Merck & Co’s Keytruda and Bristol-Myers Squibb’s Opdivo might have been the first two immuno-oncology agents to reach the lung cancer market, but Roche’s atezolizumab looks to be close behind, and with strong early first-line data.
On Sunday at the European Cancer Congress in Vienna the Swiss group gave a first look at data for its project in first-line treatment of non-small cell lung cancer, presenting a 26% overall response rate for recently diagnosed patients and high expression of the immunological target. With final data in second and third-line treatment showing a nearly three-month survival benefit over docetaxel, Roche will be taking a persuasive case to regulators.
Opdivo has already received regulators’ backing for lung cancer treatment in Europe, and awaits a final sign-off within weeks; a US decision is due in early 2016. Keytruda will jump from the gates even sooner in the US, with a decision date by the end of this week.
Roche has yet to secure approval in any indication for atezolizumab. Bladder cancer was its early emphasis, but it is putting on an extensive programme in lung cancer, and all of its 2020 sales – $2.6bn – are attributed to this indication.
This is less than the $4.5bn forecast for Opdivo and $3.1bn for Keytruda, according to EvaluatePharma. Thus Roche is keen to show a competitive profile, and delivering strong first-line data to regulators and oncologists could perhaps improve its position when it launches.
The Roche data are also important since they suggest that blocking PD-L1 is no worse than blocking PD-1. Azetolizumab is an anti-PD-L1 MAb, while Opdivo and Keytruda both hit PD-1; AstraZeneca and Pfizer, which both have development-stage anti-PD-L1 assets, will have taken note.
Seeing the forest for the trees
The phase II Birch trial was a single-arm test of atezolizumab in first through third-line treatment as a monotherapy, a treatment protocol that might not be endorsed on a first pass by regulators.
Nevertheless, in first-line treatment atezolizumab showed efficacy, achieving a 26% overall response rate in those patients whose tumours have a high expression of the PD-L1 ligand that serves as a “switch” that turns off T cells’ immune response. In that subset of high PD-L1-expressing patients, in second line the response rate was 24% and in third line 27%.
Survival data are immature in this trial, although in the high-expressing population investigators measured a 14-month overall survival in first line patients and an 82% six-month survival rate. At six months the survival in second-line patients was 76%, and in third line 71%.

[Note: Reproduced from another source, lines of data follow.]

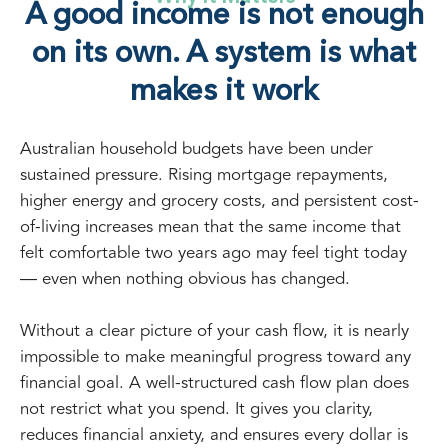
A good income is not enough
on its own. A system is what
makes it work
Australian household budgets have been under
sustained pressure. Rising mortgage repayments,
higher energy and grocery costs, and persistent cost-
of-living increases mean that the same income that
felt comfortable two years ago may feel tight today
— even when nothing obvious has changed.
Without a clear picture of your cash flow, it is nearly
impossible to make meaningful progress toward any
financial goal. A well-structured cash flow plan does
not restrict what you spend. It gives you clarity,
reduces financial anxiety, and ensures every dollar is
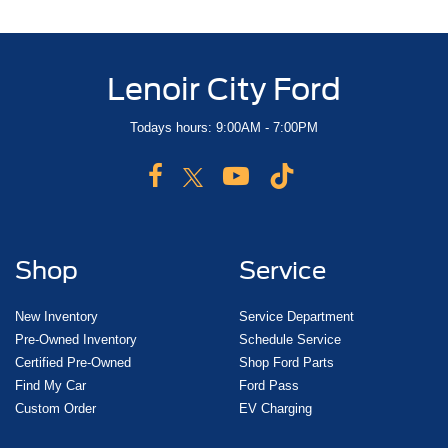
Lenoir City Ford
Todays hours: 9:00AM - 7:00PM
Shop
Service
New Inventory
Service Department
Pre-Owned Inventory
Schedule Service
Certified Pre-Owned
Shop Ford Parts
Find My Car
Ford Pass
Custom Order
EV Charging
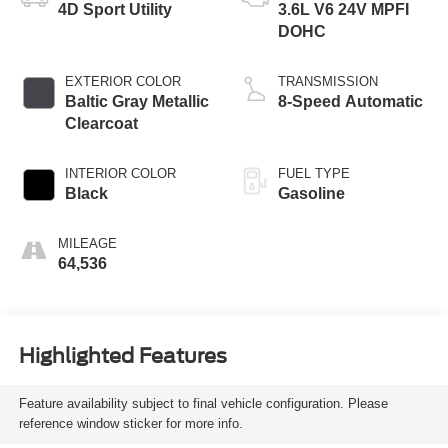
4D Sport Utility
3.6L V6 24V MPFI
DOHC
EXTERIOR COLOR
TRANSMISSION
Baltic Gray Metallic
8-Speed Automatic
Clearcoat
INTERIOR COLOR
FUEL TYPE
Black
Gasoline
MILEAGE
64,536
Highlighted Features
Feature availability subject to final vehicle configuration. Please
reference window sticker for more info.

Roche’s presentation at ECC was the first peek at the Birch data it has offered to oncologists – the group had announced that it had met the primary endpoint of objective response rate in an August press release that described Birch as a pivotal trial.
Meanwhile, at Asco Roche had published some interim data from the Poplar trial of patients in second- and third-line use against docetaxel. ECC was an opportunity to release the primary overall survival analysis.

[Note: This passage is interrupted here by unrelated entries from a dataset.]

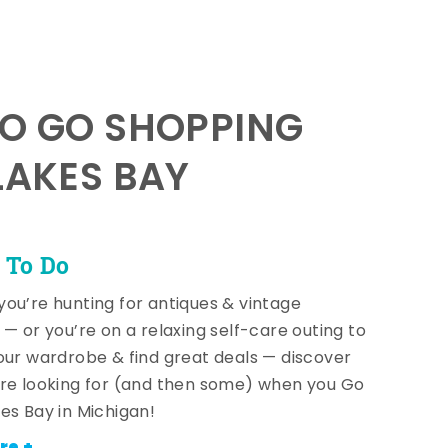
TO GO SHOPPING
LAKES BAY
 To Do
ou’re hunting for antiques & vintage
 — or you’re on a relaxing self-care outing to
our wardrobe & find great deals — discover
re looking for (and then some) when you Go
es Bay in Michigan!
re +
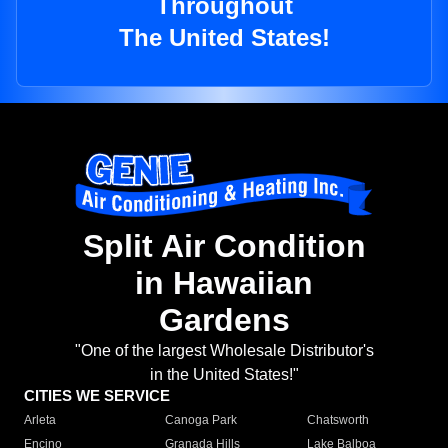
Throughout
The United States!
Split Air Condition
in Hawaiian
Gardens
"One of the largest Wholesale Distributor's
in the United States!"
CITIES WE SERVICE
Arleta
Canoga Park
Chatsworth
Encino
Granada Hills
Lake Balboa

In all comers, the overall survival benefit for atezolizumab was 12.6 months to 9.7 months for docetaxel; the hazard ratio of 0.73 had a p value of 0.040, showing statistical significance, but not a high level. The population of high PD-L1-expressing patients had a greater survival benefit, exceeding 15 months.
This looks extremely similar to the findings from the Checkmate 057 trial of Opdivo, down to an equal hazard ratio of 0.73 for both. So said Dr Luis Paz-Ares, who presented those Opdivo data at Asco this year, in a discussion of the Poplar trial at the ECC – though he did point out that the BMS drug displayed a higher degree of statistical significance.
With a delay of about one year to make up versus Opdivo and Keytruda in lung cancer, it is no wonder that Roche is enthusiastic about its first-line data. A chance to strike first, or at least on an even footing, with atezolizumab’s rivals in early treatment could be what it needs to improve its competitive outlook.